## [YOUR ASSIGNMENT]
State the number of lines in the records underneath where the word "επίθεση" turns up, and say nothing else.

## [SOURCE MATERIAL]
※ ※ ※

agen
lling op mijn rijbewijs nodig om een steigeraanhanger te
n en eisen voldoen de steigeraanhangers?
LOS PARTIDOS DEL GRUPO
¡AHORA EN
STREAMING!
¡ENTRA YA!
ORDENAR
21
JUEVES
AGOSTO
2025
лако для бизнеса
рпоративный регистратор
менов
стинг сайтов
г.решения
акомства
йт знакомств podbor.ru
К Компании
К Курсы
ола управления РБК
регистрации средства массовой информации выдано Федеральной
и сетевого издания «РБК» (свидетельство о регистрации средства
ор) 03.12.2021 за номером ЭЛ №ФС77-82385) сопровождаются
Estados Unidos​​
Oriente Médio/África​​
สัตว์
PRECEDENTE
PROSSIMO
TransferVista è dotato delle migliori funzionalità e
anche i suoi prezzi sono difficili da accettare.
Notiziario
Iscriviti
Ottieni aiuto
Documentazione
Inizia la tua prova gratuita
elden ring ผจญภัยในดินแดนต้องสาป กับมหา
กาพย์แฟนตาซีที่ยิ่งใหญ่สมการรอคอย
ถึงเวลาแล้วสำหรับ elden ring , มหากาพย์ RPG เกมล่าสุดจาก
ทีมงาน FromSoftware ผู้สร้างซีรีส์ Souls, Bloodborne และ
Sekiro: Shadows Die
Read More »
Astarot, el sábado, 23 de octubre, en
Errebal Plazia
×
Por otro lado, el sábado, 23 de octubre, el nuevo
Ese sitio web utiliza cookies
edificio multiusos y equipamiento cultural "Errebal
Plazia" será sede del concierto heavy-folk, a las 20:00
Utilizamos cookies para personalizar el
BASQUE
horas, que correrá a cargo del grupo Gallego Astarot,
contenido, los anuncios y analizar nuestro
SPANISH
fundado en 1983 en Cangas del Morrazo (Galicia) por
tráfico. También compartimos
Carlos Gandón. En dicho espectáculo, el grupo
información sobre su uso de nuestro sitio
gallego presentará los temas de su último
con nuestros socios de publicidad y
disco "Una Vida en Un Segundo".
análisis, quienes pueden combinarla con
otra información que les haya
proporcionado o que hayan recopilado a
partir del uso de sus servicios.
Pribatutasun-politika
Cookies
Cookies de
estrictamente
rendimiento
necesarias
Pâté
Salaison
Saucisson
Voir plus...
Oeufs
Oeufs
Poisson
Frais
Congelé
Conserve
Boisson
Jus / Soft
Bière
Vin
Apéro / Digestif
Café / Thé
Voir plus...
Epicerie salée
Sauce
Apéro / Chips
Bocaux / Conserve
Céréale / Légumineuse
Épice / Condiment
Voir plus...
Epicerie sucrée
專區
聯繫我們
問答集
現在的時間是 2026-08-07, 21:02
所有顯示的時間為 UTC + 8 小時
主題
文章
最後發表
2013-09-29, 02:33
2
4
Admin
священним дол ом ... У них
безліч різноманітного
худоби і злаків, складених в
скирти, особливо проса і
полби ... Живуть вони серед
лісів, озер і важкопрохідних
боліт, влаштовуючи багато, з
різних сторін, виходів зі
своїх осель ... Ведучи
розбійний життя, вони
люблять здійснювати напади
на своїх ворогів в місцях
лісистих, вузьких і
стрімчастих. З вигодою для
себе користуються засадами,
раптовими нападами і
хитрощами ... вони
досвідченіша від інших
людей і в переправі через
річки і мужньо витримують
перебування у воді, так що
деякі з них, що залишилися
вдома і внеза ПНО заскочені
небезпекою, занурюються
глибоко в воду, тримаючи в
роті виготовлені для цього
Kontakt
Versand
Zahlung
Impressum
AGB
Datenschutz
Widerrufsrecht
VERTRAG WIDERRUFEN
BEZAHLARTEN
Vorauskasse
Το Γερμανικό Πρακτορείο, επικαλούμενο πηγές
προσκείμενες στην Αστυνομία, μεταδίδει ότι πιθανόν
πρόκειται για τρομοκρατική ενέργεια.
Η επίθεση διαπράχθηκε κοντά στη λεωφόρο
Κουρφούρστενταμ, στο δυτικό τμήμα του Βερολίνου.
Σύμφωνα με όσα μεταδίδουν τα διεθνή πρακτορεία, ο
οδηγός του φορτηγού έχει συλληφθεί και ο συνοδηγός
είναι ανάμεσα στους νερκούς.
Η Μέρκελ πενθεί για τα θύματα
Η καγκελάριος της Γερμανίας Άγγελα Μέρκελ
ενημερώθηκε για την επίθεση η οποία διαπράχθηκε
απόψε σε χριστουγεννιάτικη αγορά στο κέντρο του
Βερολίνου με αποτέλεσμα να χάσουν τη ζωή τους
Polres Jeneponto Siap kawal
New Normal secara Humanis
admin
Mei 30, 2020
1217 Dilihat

※ ※ ※

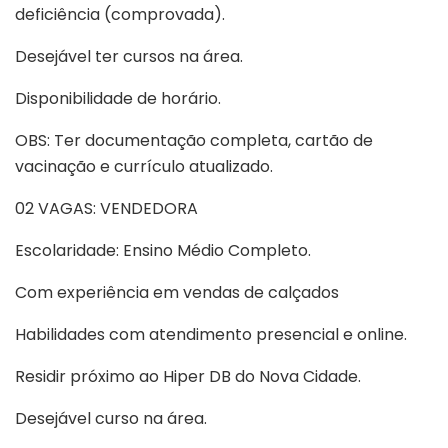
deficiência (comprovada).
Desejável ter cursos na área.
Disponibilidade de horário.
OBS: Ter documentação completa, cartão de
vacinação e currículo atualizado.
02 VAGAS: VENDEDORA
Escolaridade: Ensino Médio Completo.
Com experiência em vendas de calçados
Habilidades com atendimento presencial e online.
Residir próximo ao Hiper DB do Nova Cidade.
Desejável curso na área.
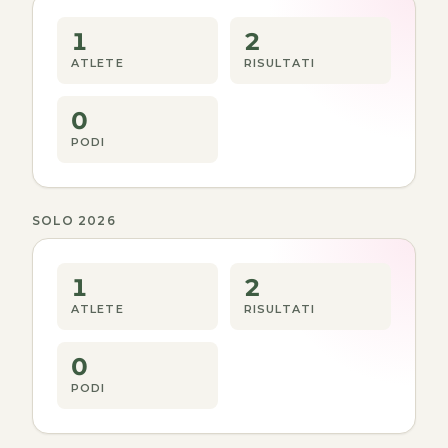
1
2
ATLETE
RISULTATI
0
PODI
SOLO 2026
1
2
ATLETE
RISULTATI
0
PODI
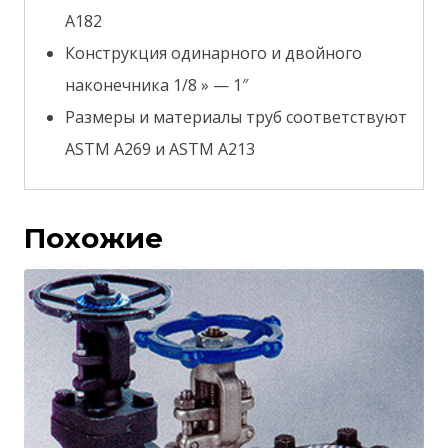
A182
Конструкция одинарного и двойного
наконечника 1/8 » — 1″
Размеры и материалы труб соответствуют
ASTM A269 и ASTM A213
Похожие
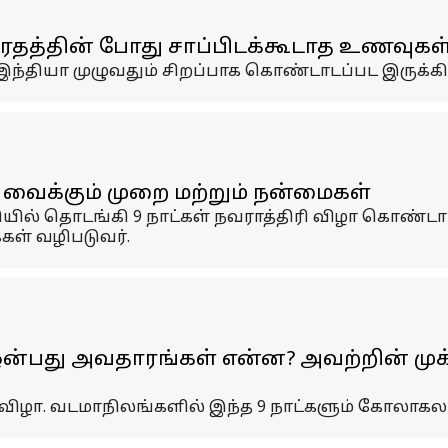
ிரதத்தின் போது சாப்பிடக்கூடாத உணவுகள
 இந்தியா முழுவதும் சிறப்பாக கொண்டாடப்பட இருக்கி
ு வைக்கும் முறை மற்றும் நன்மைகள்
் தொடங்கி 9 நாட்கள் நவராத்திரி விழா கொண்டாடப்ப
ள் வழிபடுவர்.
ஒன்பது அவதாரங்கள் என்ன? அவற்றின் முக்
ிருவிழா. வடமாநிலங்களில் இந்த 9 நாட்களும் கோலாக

※ ※ ※

## [RESULT OF THE EXERCISE]
2